A production failure to design for
A cancellation path decrements shared-prefix references twice. The allocator reuses a block while another beam still reads it, creating nondeterministic output corruption. Reference ownership needs invariant tests and generation-stamped block handles.
How to read this diagram: The operating cycle moves from Model to Allocate, then Stress and Tune. The return arrow matters: production evidence from the fourth step must change the assumptions and limits in the first, otherwise the optimization gradually drifts away from the workload it serves.
Deeper engineering guide
PagedAttention separates a sequence’s logical token positions from physical KV storage. Fixed-size physical blocks are allocated on demand, and a block table maps logical block numbers to those locations. The attention kernel follows that table while reading K and V. Sequences can grow without reserving one contiguous maximum-context buffer.
How to read this diagram: Follow the state from Reserve through Map and Attend to Reclaim. Each box is an ownership or computation boundary. In particular, the block table is correctness-critical state on every decode iteration. A real implementation may fuse boxes, but it must preserve their ordering and correctness contract.
Block size mediates metadata overhead, fragmentation, kernel efficiency, and prefix granularity. Smaller blocks waste fewer tail tokens and improve partial-prefix reuse but create larger tables and more pointer chasing. Larger blocks make kernels and transfers efficient but increase internal fragmentation. Select size from the joint prompt, output, and cancellation distribution.
How to read this diagram: The bars compare Reserved maximum with Allocated blocks on the article's dominant cost axis. Their lengths are explanatory, not universal benchmark values. The design is worthwhile only when the stated gain, “Memory follows active tokens instead of max length.”, remains larger than the risk, “Block tables and gathers add metadata and kernel work.”, under production traffic.

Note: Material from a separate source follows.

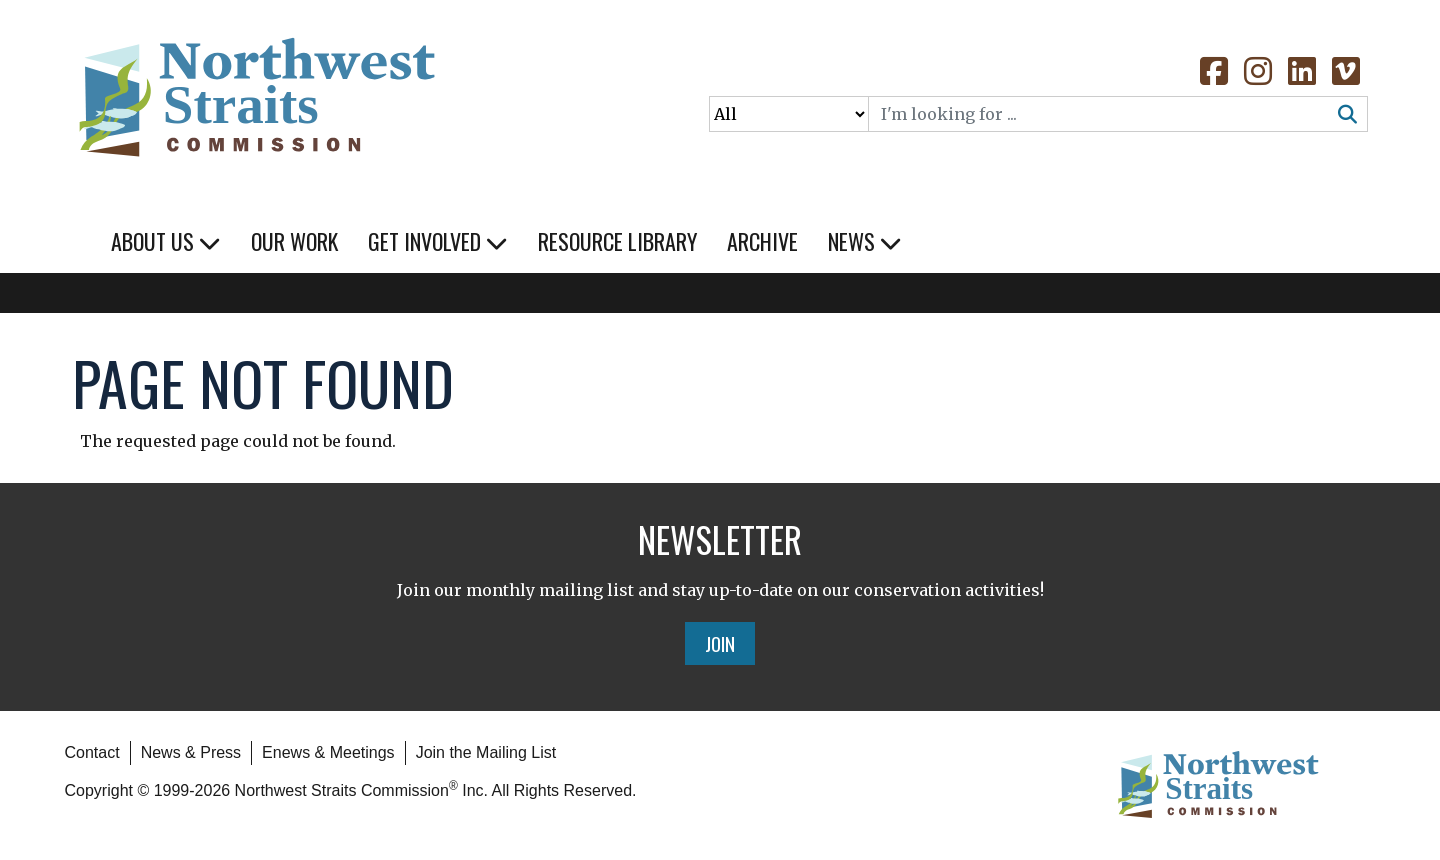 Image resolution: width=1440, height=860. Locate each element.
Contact (92, 752)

Shared prefixes require immutable blocks or copy-on-write. Two sequences may reference the same full block until one diverges. A partially filled shared block cannot be appended independently without copying. Reference counts, cancellation, beam pruning, and retries must be idempotent or the pool slowly leaks capacity.
How to read this diagram: State advances from Free to Reserved, Active, and finally Reclaimed. The labels below each state identify what becomes true at that boundary. The governing invariant is: A block is reusable only after writes complete and every prior reference is gone. Retries and cancellation must preserve the same transition rules.
How to read this diagram: The four panels are independent review axes: Allocation, Sharing, Placement, and Evidence. A design is incomplete when one panel is optimized while another is left implicit. Use the bottom note as the cross-panel operating rule: Free-block count alone cannot explain fragmentation or sharing efficiency.
How to read this diagram: This is a causal chain, not four unrelated symptoms. Cancel races triggers Pool shrinks, which creates Admission stalls. The green Control box is the intervention that should break the chain before users observe the final failure. The control must be tested under the initiating condition.
Primary references
The takeaway
PagedAttention made KV memory elastic enough for a real server. Its core achievement is not an attention approximation; it is disciplined address translation.